Muara Enim (Kemenag Sumsel) — Suasana khidmat menyelimuti masjid Madrasah Aliyah Negeri (MAN) 1 Muara Enim sesaat sebelum adzan Lohor berkumandang. Ratusan siswa yang biasanya sibuk dengan aktivitas akademik, kini duduk rapi mendengarkan untaian nasihat dari guru dalam sesi Kuliah Tujuh Menit (Kultum). Kegiatan ini telah menjadi agenda rutin yang tidak hanya mengisi jeda waktu, tetapi juga menjadi instrumen penting dalam pembentukan karakter siswa.

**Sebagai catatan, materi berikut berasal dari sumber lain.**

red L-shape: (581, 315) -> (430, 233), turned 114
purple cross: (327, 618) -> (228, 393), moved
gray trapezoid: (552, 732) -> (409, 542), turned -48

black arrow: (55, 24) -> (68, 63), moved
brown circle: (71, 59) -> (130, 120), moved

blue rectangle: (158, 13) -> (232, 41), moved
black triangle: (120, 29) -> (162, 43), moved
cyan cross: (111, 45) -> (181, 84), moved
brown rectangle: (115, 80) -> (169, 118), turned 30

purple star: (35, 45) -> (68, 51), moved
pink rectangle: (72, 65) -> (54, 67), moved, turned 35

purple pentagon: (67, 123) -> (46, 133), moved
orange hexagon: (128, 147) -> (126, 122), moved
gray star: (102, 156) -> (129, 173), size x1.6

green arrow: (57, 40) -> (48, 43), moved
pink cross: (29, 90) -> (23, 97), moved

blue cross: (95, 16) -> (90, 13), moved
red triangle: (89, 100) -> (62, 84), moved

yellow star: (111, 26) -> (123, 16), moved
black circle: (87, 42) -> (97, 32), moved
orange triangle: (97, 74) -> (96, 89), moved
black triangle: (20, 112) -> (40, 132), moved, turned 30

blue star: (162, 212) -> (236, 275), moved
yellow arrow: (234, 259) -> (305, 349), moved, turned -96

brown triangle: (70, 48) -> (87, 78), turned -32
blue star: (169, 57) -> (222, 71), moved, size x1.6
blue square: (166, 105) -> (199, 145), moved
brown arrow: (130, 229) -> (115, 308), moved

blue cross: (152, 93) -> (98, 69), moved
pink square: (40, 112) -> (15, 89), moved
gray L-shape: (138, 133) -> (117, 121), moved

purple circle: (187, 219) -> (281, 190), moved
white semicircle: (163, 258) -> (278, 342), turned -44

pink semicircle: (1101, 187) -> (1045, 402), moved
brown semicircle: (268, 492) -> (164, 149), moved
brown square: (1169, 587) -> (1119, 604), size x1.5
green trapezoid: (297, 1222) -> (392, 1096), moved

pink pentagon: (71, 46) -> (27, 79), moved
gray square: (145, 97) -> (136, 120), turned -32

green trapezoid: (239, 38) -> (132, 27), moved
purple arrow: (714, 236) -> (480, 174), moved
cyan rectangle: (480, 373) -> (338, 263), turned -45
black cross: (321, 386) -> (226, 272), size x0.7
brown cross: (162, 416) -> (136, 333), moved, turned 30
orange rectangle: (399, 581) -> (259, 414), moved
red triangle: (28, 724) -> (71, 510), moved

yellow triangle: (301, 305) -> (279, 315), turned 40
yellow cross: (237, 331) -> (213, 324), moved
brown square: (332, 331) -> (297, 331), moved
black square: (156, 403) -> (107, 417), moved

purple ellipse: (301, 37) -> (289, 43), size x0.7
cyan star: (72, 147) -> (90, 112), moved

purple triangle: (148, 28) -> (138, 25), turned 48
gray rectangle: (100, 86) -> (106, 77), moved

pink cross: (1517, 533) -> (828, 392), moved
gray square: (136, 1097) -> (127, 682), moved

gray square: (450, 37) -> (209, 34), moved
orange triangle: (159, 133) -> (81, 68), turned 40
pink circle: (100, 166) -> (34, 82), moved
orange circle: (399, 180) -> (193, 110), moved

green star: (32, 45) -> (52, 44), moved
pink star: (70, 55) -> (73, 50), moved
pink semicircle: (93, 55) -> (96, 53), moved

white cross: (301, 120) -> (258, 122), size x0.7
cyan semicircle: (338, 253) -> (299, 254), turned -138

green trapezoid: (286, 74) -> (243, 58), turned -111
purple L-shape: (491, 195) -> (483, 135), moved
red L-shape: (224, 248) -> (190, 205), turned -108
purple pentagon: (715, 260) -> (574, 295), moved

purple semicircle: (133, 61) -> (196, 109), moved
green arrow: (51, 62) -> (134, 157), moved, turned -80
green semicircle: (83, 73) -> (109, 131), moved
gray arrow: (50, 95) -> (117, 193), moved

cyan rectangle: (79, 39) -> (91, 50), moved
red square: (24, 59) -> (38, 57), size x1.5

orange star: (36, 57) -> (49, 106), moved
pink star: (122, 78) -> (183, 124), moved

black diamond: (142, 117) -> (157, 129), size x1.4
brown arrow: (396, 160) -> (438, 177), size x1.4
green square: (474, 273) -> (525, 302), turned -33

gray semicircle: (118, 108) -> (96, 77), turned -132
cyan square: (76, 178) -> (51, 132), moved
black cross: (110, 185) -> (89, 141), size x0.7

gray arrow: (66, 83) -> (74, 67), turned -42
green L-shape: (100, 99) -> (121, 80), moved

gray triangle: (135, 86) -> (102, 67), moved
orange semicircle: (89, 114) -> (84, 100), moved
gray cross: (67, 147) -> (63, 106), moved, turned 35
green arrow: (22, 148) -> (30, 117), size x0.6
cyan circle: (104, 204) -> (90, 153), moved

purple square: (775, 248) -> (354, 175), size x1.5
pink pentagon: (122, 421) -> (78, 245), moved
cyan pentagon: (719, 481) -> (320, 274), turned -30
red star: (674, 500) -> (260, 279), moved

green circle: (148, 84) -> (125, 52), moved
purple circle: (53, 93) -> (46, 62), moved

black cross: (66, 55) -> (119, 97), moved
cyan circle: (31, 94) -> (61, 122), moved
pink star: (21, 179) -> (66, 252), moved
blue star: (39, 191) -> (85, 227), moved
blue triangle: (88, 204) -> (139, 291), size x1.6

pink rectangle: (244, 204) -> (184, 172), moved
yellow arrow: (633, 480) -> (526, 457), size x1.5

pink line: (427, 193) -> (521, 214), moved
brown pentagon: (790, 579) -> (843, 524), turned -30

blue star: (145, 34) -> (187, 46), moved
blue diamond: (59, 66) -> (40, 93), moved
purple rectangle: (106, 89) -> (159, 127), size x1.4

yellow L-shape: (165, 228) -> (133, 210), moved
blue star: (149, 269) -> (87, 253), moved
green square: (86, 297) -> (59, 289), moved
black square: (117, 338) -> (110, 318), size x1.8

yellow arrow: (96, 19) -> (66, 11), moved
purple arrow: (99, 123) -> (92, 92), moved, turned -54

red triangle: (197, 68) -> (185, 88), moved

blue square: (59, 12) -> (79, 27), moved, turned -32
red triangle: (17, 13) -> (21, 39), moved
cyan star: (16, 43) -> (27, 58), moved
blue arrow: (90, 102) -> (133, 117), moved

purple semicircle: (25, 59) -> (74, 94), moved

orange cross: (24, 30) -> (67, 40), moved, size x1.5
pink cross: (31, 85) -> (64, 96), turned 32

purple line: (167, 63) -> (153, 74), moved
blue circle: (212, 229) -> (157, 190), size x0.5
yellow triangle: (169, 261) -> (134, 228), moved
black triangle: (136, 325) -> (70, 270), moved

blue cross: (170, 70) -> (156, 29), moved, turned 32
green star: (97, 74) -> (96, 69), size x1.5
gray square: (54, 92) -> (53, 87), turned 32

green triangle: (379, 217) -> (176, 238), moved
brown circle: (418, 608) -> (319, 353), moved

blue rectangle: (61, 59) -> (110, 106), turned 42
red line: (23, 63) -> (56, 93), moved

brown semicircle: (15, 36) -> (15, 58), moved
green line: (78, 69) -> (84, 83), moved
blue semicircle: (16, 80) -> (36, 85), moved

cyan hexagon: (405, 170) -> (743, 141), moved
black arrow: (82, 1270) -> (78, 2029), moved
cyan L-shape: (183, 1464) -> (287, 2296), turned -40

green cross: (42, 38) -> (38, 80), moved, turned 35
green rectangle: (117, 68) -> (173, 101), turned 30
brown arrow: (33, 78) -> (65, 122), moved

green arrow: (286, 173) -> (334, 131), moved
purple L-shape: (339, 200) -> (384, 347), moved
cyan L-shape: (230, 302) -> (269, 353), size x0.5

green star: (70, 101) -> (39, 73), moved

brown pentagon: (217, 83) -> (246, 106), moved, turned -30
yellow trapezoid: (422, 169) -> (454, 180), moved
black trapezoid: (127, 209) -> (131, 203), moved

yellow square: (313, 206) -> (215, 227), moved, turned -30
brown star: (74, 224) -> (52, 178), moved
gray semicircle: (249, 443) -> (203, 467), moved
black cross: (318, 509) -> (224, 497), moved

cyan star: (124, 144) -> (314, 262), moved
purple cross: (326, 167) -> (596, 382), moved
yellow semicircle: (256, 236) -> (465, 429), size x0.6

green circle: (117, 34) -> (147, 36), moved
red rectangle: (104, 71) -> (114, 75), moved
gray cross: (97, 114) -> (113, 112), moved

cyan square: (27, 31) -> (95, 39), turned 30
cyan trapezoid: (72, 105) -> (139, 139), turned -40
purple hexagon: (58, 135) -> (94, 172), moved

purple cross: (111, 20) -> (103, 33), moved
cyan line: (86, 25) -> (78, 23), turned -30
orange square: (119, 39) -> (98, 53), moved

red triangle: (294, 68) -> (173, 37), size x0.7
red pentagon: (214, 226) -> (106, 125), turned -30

Kultum yang disampaikan oleh para guru sebelum shalat Lohor berjamaah bertujuan untuk memberikan penyegaran spiritual dan motivasi bagi siswa. Dengan durasi yang singkat namun padat, materi yang disampaikan mencakup akhlak, kedisiplinan, hingga kiat-kiat menjaga integritas diri sebagai pelajar Muslim. “Waktu Dzuhur adalah titik lelah siswa setelah belajar sejak pagi. Di sinilah peran guru memberikan suntikan semangat melalui ayat-ayat Al-Qur’an dan Hadits agar mereka kembali fokus dan memiliki niat yang lurus,” ujar Iin Parlina Kepala MAN 1 Muara Enim.Rabu (4/3/2026)
Pemberian kultum ini terbukti membawa sejumlah dampak positif bagi lingkungan MAN 1 Muara Enim, seperti Peningkatan Kedisiplinan Waktu, Siswa menjadi lebih awal bersiap menuju masjid demi tidak tertinggal materi kultum yang inspiratif. kultum ini juga sebagai penguatan Hubungan Guru dengan Siswa dengan materi yang bersifat nasihat dan motivasi menciptakan kedekatan emosional antara pendidik dan peserta didik di luar ruang kelas.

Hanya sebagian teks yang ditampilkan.